RGB1688 – Pada malam hari, suasana apartemen Yui Hatano terasa sunyi. Hujan rintik-rintik membasahi jendela besar di ruang tamunya. Yui, yang biasanya penuh semangat, kali ini hanya terbaring lemah di sofa. Tubuhnya terasa panas, dan kepalanya berdenyut hebat. Dia baru saja meminta izin untuk absen dari pekerjaan karena demam.
“Kenapa hari ini malah sakit?” gumamnya sambil memeluk selimut tebal. Ponselnya berbunyi. Nama Kenji, salah satu rekan kerjanya, muncul di layar.
“Yui-san, kamu baik-baik saja? Kudengar kamu sakit,” suara Kenji terdengar khawatir di seberang.
“Aku hanya sedikit demam, tidak apa-apa,” jawab Yui dengan suara serak.
Namun, tak lama setelah percakapan itu, terdengar bel pintu berbunyi. Dengan malas, Yui menyeret tubuhnya menuju pintu. Betapa terkejutnya dia saat melihat Kenji berdiri di sana, membawa sekantong bahan makanan.
“Kenji? Apa yang kamu lakukan di sini?” tanya Yui dengan mata membelalak.
“Kamu butuh bantuan, kan? Aku tahu kamu tidak akan bilang. Jadi aku datang,” jawab Kenji sambil tersenyum hangat. Yui tidak bisa menolak kebaikan hati pria itu, meski sedikit merasa malu karena penampilannya yang berantakan.
Memasak Sup Hangat untuk Yui Hatano
Kenji segera masuk dan mulai memasak sup hangat di dapur kecil Yui. Aroma kaldu yang sedap memenuhi ruangan, membuat Yui merasa sedikit lebih baik. Dia memperhatikan Kenji dari sofa, terkesan melihat betapa cekatannya pria itu.
“Kenji, kamu tidak perlu repot-repot seperti ini,” ujar Yui lemah.
“Tidak apa-apa. Anggap saja ini balasan karena kamu sering membantu pekerjaanku,” balas Kenji sambil tertawa kecil.
Setelah sup selesai, Kenji membawanya ke meja kecil di depan Yui. “Ayo, makan. Ini akan membuatmu merasa lebih baik.”
Yui Hatano menyuap sup itu perlahan, merasakan hangatnya menyusup ke tubuhnya yang lemah. Sementara itu, Kenji duduk di sebelahnya, memperhatikan dengan perhatian penuh.
“Kenji, terima kasih,” kata Yui, tatapannya tulus.
“Yui, kamu harus menjaga dirimu.

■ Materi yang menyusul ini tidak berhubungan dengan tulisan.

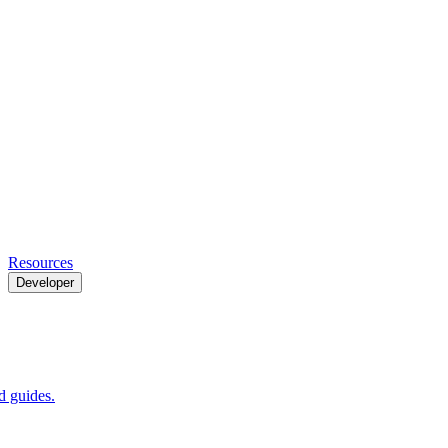
Resources
Developer
 guides.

Jangan terlalu keras pada diri sendiri,” jawab Kenji sambil menatapnya dengan lembut.
Momen itu terasa hangat, lebih dari sekadar perhatian biasa. Ada sesuatu di mata Kenji yang membuat Yui merasa dihargai. Tanpa sadar, dia mulai membuka dirinya, bercerita tentang tekanan kerja yang selama ini dia rasakan. Kenji mendengarkan dengan penuh kesabaran, memberi dukungan tanpa menghakimi.
Malam itu, hujan terus turun, tapi suasana di dalam apartemen Yui terasa jauh lebih hangat. Keberadaan Kenji membawa ketenangan yang tidak pernah dia rasakan sebelumnya.
“Kenji, aku merasa lebih baik. Terima kasih sudah datang,” kata Yui dengan senyum lemah.
“Aku senang mendengarnya. Kalau kamu butuh sesuatu, jangan ragu untuk menghubungiku,” jawab Kenji sambil membereskan piring-piring bekas makan malam mereka.
Saat Kenji bersiap pergi, Yui merasa berat melepasnya. “Kenji, kamu benar-benar teman yang baik.”
Kenji tersenyum, menatap Yui dengan lembut. “Aku hanya ingin kamu tahu, kamu tidak sendirian.”
Dan dengan itu, Kenji pergi, meninggalkan Yui yang kini merasa jauh lebih kuat, baik secara fisik maupun emosional. Hujan di luar seolah menjadi saksi awal dari sesuatu yang lebih bermakna di antara mereka.